Does Middle School Really Prepare You for High School?
Coming to High School can be one of the scariest and most stressful events of a students life, especially when you’re not prepared. As a freshman who has recently dealt with this situation, I can tell you that middle school did not prepare me at all for freshman year.
The amount of work that high school loads on its students can often be too much to handle. Comparing the workload from middle school to high school, there is a huge difference. In middle school, homework was optional and didn’t affect your grade in many classes. In high school, one missing homework assignment can negatively affect your grade. For example, in history class the homework counts for ten points. We do not take many quizzes and tests so homework counts as a big part of our grade. Just by not completing your homework in that class your grade can go down from an A to a B-.
Not only the did they not prepare us for the workload, but they didn’t teach us about what classes we should take. Because middle school was so easy for me, I thought I could take the hardest classes and it would be a breeze. In reality, I am spending four hours a day on homework and constantly stressing about quizzes I need to study for.

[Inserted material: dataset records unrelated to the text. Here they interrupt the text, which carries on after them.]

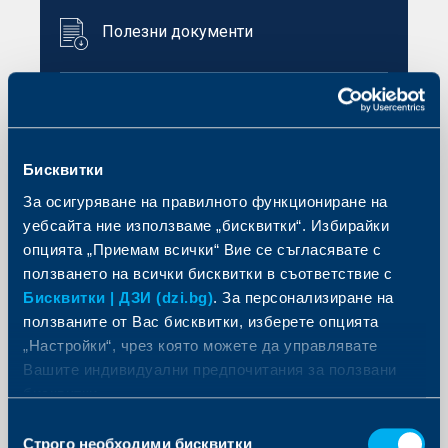
Полезни документи
Form LZ-53
Сведение за злополука Обр. ЛЗ-51
Бисквитки
Form LZ-51
За осигуряване на правилното функциониране на
Вътрешни правила Общо застраховане
уебсайта ние използваме „бисквитки“. Избирайки
Претенция за изплащане на суми
опцията „Приемам всички“ Вие се съгласявате с
ползването на всички бисквитки в съответствие с
Бисквитки | ДЗИ (dzi.bg)
. За персонализиране на
ползваните от Вас бисквитки, изберете опцията
„Настройки“, чрез която можете да управлявате
Офиси и центрове
Вашите индивидуални предпочитания за ползвани
бисквитки.
Избор
Строго необходими бисквитки
на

Wyatt Hayes, another freshman who has recently experienced this transition, said “Middle school is a whole different environment than high school. You have more work, more homework, and more extra-curricular activities that you want to take part of, and middle school didn’t prepare you for any of that.”
Middle school did not prepare me, and many other freshman for high school. It was a rough transition and the workload was vastly heavier than any class in middle school. Seneca Ridge should help prepare middle school students by educating them on the reality of the amount of work in high school.
Becca • May 24, 2018 at 10:46 pm
I really relate to this article! SRMS did not prepare me for Dominion at all. Thanks for shedding light on this problem.
kjjkjk; • May 9, 2018 at 6:22 pm
As another freshman at DHS in the class of 2021, I completely agree with you. Rather than preparing students for high school and their future careers, teachers at SRMS simply teach their students how to pass an exam. Teachers at SRMS need to be trained to better prepare their students for the future, rather than the present. Benjamin Franklin once said, “By failing to prepare, you are preparing to fail.” And that is just what teachers at SRMS are doing. To the future students of DHS, I have one more quote for you said by Chris Bradford, “Hope for the best, prepare for the worst.”